今回のプロジェクトでも、ロボットの運用と並行してLINEなどのツールを利用して皆さんの声を集約し、システム改善につなげるプラットフォームをつくります。こうした仕組みの開発・実装には自然科学系の専門家のみならず、社会学や心理学、法学といった人文社会科学の専門家との協働が肝要です。テクノロジーと社会受容性の両輪を回しながら相互に改善をはかるシステムは、本気の文理融合、多様なステイクホルダーとの対話なしにはありえません」

テクノロジーと社会受容性の双方がそろってイノベーションは実を結ぶ。技術力に優れた日本がロボット産業で米中欧に出遅れないためにはどうすればよいのか。

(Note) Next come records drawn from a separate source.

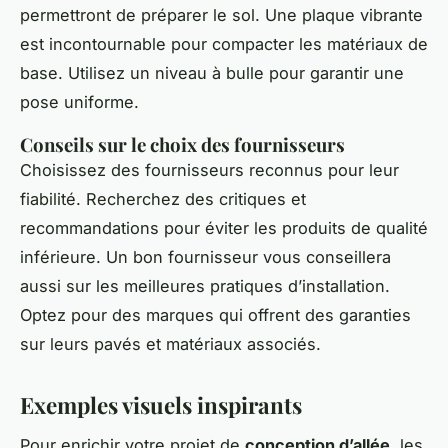
permettront de préparer le sol. Une plaque vibrante
est incontournable pour compacter les matériaux de
base. Utilisez un niveau à bulle pour garantir une
pose uniforme.
Conseils sur le choix des fournisseurs
Choisissez des fournisseurs reconnus pour leur
fiabilité. Recherchez des critiques et
recommandations pour éviter les produits de qualité
inférieure. Un bon fournisseur vous conseillera
aussi sur les meilleures pratiques d’installation.
Optez pour des marques qui offrent des garanties
sur leurs pavés et matériaux associés.
Exemples visuels inspirants
Pour enrichir votre projet de
conception d’allée
, les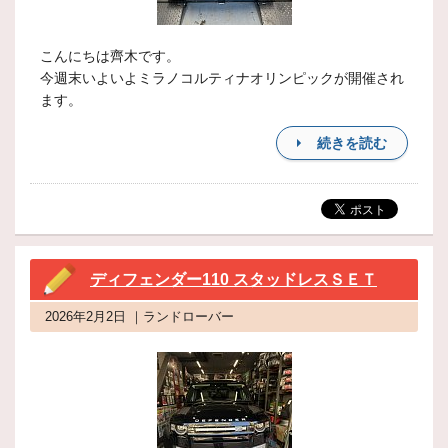
こんにちは齊木です。
今週末いよいよミラノコルティナオリンピックが開催され
ます。
続きを読む
ディフェンダー110 スタッドレスＳＥＴ
2026年2月2日 ｜ランドローバー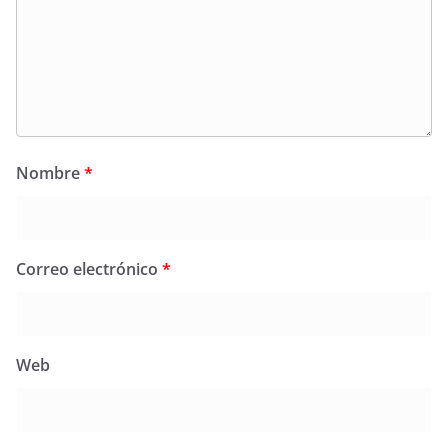
Nombre
*
Correo electrónico
*
Web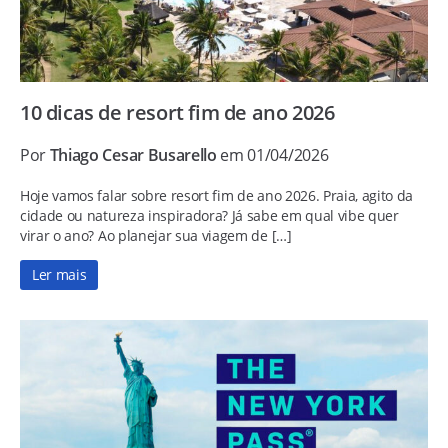
10 dicas de resort fim de ano 2026
Por
Thiago Cesar Busarello
em 01/04/2026
Hoje vamos falar sobre resort fim de ano 2026. Praia, agito da
cidade ou natureza inspiradora? Já sabe em qual vibe quer
virar o ano? Ao planejar sua viagem de […]
Ler mais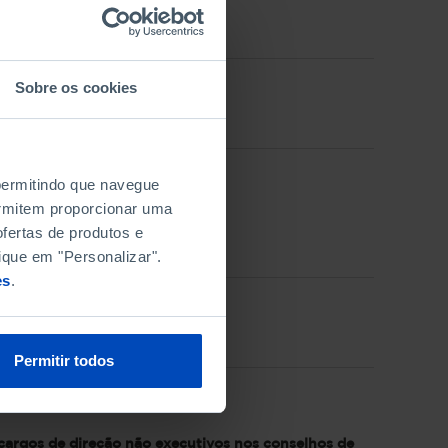
Sobre os cookies
 permitindo que navegue
permitem proporcionar uma
om 2019
fertas de produtos e
ique em "Personalizar".
es
.
Permitir todos
cargos de direção não executivos nos conselhos de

「問題のひとつは、日本のメーカーが社会受容性の重要性に気づけていないことです。欧米企業の戦略を見ると、テクノロジーとそれを運用するためのルール、法律への対応をセットで社会実装を図るというのが当たり前です。たとえば、羽田空港内でもサービスロボットが稼働しています。しかし、そのほとんどは海外製です。なぜなのか? それは、日本のメーカーの営業はロボットの性能や納期、価格の話をする一方、欧米のメーカーの営業はアクシデントやトラブルが起こったときの法的な対処や補償の仕組みに力点を置いているからです。エンジニア目線の社会実装では勝てません。ロボットが利用される社会的な文脈や利用者の目線に合わせた社会実装を探究していきたいです」

「ランチ問題」から展開するリビングラボとしての大学

とはいえ、複雑なシステムをゼロからつくることは容易ではない。そこでまずは、実際にキャンパスで起こっている問題を解決するためのシナリオをつくることから着手するそうだ。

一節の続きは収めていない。